I just happened to pick a pagoda that had access to the upper levels. Not all of them do - many are getting close to a thousand years old, and protecting them is a priority - but I saw other tourists up there and started trying to figure out how to get up there. It turned out you have to climb up tall, narrow stone stairs, barefoot...
...oh yes, did I mention the bare feet? Because in whatever kind of Buddhism this is, we don't wear shoes or socks inside. Don't get me wrong, I enjoy going sans socks and shoes, but it's not like going into Seoul's Mormon temple, back in the day where they had us take our shoes off, and we walked on plush, pristine carpet. The pagodas are open to all elements - heaven only knows what I was stepping on at any given moment.
The bare feet were not even the scary part, though. The scary part was coming back down. I'm not claustrophobic or acrophobic, and those were facts that I had to keep telling myself on the way down. "I'm not scared of heights. I'm not scared of small spaces. This is fine. I'm not going to fall."
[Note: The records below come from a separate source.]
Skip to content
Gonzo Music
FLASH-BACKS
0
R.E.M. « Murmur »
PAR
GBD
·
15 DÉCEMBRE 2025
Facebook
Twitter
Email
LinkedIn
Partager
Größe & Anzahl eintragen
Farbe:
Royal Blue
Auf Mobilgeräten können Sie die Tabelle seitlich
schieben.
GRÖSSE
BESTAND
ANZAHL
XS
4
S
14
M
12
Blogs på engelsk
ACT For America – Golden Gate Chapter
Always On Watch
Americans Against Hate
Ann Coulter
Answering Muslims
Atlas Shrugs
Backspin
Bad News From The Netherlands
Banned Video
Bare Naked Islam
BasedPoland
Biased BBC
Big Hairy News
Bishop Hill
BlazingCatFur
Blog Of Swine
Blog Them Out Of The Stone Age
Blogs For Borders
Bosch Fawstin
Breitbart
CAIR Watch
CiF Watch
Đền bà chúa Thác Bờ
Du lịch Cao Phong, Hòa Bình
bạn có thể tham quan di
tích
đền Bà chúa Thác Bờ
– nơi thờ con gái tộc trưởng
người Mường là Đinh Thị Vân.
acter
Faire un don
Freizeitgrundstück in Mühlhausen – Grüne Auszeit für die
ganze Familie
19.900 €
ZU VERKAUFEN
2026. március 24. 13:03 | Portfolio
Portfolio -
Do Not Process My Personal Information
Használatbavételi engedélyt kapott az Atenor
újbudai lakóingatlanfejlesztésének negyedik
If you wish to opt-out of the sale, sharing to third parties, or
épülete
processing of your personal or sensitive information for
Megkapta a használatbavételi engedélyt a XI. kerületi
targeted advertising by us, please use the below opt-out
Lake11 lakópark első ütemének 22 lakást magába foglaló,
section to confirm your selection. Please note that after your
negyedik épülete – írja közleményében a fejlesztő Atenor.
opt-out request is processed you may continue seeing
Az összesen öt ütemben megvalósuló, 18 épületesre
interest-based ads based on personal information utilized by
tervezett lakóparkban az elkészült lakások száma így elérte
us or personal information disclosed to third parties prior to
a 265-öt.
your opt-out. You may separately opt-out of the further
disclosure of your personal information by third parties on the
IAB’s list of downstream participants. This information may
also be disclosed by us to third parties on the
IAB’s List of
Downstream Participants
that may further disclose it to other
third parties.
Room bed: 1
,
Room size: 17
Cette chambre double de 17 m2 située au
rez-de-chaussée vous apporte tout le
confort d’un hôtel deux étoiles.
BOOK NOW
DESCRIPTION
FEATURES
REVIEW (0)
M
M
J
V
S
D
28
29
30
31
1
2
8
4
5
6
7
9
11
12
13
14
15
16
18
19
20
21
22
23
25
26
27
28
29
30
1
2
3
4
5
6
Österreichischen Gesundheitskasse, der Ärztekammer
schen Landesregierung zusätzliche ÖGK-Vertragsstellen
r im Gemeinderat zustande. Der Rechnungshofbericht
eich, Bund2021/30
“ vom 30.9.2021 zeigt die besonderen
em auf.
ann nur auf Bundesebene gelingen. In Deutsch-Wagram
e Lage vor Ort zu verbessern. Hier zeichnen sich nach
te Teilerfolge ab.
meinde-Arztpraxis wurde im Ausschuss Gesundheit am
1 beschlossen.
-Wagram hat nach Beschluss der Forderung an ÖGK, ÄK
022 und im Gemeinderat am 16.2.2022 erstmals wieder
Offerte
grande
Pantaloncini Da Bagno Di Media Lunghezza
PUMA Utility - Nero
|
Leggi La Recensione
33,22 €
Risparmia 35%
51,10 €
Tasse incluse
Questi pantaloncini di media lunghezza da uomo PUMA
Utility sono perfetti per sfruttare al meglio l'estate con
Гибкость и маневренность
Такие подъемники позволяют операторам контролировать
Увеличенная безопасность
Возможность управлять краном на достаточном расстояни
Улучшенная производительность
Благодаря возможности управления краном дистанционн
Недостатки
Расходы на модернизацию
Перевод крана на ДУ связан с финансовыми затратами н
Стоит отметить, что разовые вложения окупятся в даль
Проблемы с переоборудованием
Well, I made it out, and moved on. Some people might tell you if you've seen one pagoda, you've seen them all. While I can agree that there is a certain similarity, especially between the smaller ones, if you are really looking (as might someone who has a camera attached to her face, for example), you'll see how individual each one is. Some have lost most of their details, while others are stunningly well-preserved. Some have much of their paintings intact. Some may not be impressive by themselves, but are grouped together with many other pagodas, or their surroundings makes them stand out. And at least one has bats...when I realized that's what that sound was, and that was the source of the various fluids on the floor, I refused to go any further. If you're the kind of person who likes knowledge, learning about their history probably helps. Dougie-Poo suggested this to me. Since I like to see and feel my way around, I printed a barebones amount of information off Wikitravel, glued it into the Book, and then totally ignored most of it. That's just how I roll.
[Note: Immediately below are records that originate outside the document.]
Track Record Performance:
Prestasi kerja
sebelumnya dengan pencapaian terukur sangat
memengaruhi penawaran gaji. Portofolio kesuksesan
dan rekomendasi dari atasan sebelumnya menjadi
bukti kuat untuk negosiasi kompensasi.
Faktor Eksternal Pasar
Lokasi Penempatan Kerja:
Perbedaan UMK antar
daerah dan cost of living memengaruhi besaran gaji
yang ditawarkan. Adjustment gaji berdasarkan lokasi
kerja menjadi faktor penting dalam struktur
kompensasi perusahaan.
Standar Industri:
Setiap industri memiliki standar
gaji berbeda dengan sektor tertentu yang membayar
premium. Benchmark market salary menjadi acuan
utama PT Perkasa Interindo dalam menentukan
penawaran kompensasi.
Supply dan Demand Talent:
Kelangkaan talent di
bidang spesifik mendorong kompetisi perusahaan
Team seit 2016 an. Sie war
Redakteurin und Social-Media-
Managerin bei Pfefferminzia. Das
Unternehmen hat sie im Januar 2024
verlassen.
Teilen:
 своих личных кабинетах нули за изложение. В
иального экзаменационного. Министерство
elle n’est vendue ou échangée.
Sadly, I didn't stay out on the bike very long. This thing happened called "Eating lots of fruit and coconut product." I'll tell you that coconut is a natural laxative and leave it at that. Once I got back to the hotel, I decided I needed lunch and a nice relaxing afternoon, and didn't go out again til the evening. I took a horse cart to the palace, where they are putting on a dramatic interpretation of Bagan's history. Since there's not much else to see in Bagan in the evening (or, really, at all, besides pagodas) I dropped some money on a ticket, and wandered around nearby, waiting for the show to start. The sun went down, which means a neat thing happened - I got to see the pagodas in a new light (see what I did there?) Actually, they look pretty lit up at night, but I'm thanking my lucky stars it was just a nice, tasteful glow...now that I'm in Mandalay I've seen atrocities committed with LED lights that I can't even. I just can't.
*In 2004, unless I'm mistaken. We had to have one for Anasazi.